- **Exercise**
As soon as the line containing "Set on 10 hectares in the Hunter" appears in the material below, start returning lines exactly, and end with the line containing "illness, and they".

- **Exercise material**
⟨
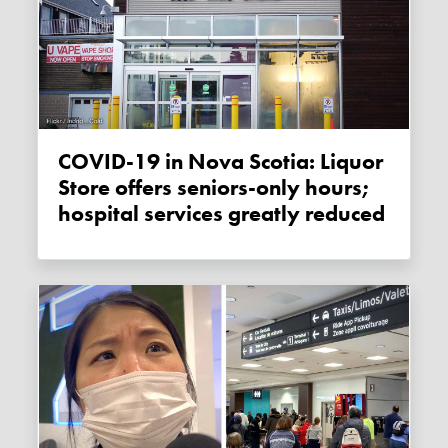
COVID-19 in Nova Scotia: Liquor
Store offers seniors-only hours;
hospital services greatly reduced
⟩
⟨
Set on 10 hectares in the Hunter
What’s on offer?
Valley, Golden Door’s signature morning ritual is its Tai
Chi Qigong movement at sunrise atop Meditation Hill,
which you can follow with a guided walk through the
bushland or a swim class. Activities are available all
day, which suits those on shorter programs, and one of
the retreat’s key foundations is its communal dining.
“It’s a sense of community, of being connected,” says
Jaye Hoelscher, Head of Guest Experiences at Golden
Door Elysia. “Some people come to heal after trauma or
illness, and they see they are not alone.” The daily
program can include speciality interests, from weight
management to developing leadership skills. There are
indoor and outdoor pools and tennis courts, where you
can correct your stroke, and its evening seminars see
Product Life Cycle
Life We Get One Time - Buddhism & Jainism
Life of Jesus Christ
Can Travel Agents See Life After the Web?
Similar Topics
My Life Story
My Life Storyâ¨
⟩
⟨
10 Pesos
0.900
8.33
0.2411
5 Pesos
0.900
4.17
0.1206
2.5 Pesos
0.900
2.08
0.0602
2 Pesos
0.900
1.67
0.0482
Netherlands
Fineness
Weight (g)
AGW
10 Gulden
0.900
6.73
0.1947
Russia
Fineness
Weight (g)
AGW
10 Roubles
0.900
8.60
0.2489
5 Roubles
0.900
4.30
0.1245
⟩
- **Answer for the task**
Set on 10 hectares in the Hunter
What’s on offer?
Valley, Golden Door’s signature morning ritual is its Tai
Chi Qigong movement at sunrise atop Meditation Hill,
which you can follow with a guided walk through the
bushland or a swim class. Activities are available all
day, which suits those on shorter programs, and one of
the retreat’s key foundations is its communal dining.
“It’s a sense of community, of being connected,” says
Jaye Hoelscher, Head of Guest Experiences at Golden
Door Elysia. “Some people come to heal after trauma or
illness, and they see they are not alone.” The daily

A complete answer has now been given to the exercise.